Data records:
....
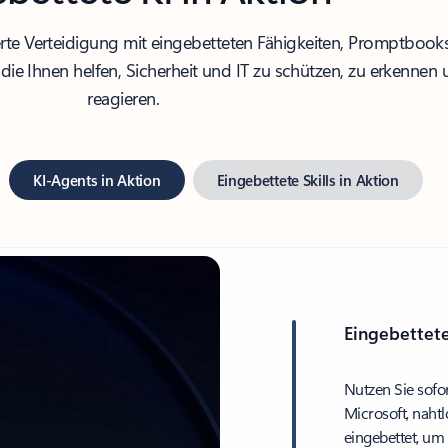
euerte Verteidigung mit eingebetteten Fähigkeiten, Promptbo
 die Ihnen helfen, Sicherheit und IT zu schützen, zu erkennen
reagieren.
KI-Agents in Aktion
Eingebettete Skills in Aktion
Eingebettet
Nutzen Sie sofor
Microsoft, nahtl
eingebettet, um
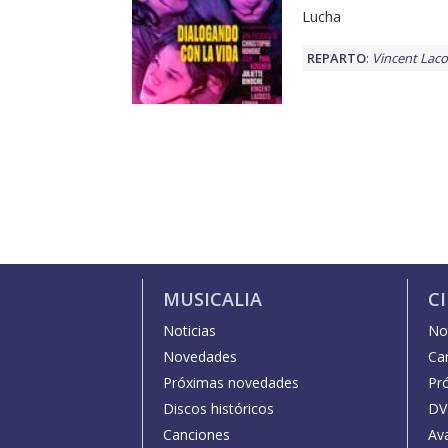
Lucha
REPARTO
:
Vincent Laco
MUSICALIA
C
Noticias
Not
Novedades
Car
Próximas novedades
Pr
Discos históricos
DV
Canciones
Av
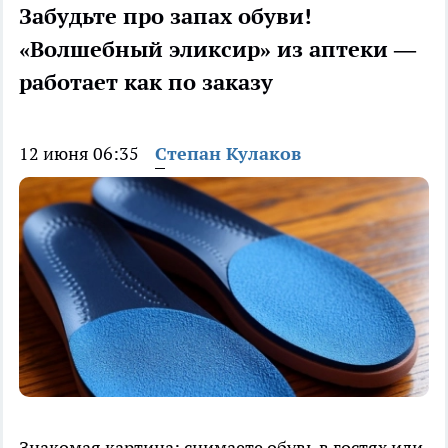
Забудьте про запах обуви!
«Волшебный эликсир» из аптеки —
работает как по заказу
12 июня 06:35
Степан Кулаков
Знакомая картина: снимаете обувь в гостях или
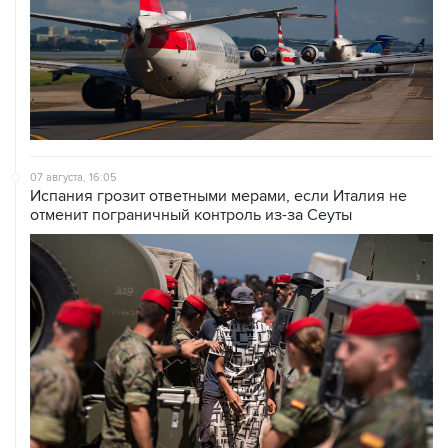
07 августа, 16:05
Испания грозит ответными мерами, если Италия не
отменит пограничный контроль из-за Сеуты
....
- [EXERCISE PROMPT] Reproduce every line in the data that has the word "Aktion" in it.

- [RESPONSE TO THE TASK]
KI-Agents in Aktion
Eingebettete Skills in Aktion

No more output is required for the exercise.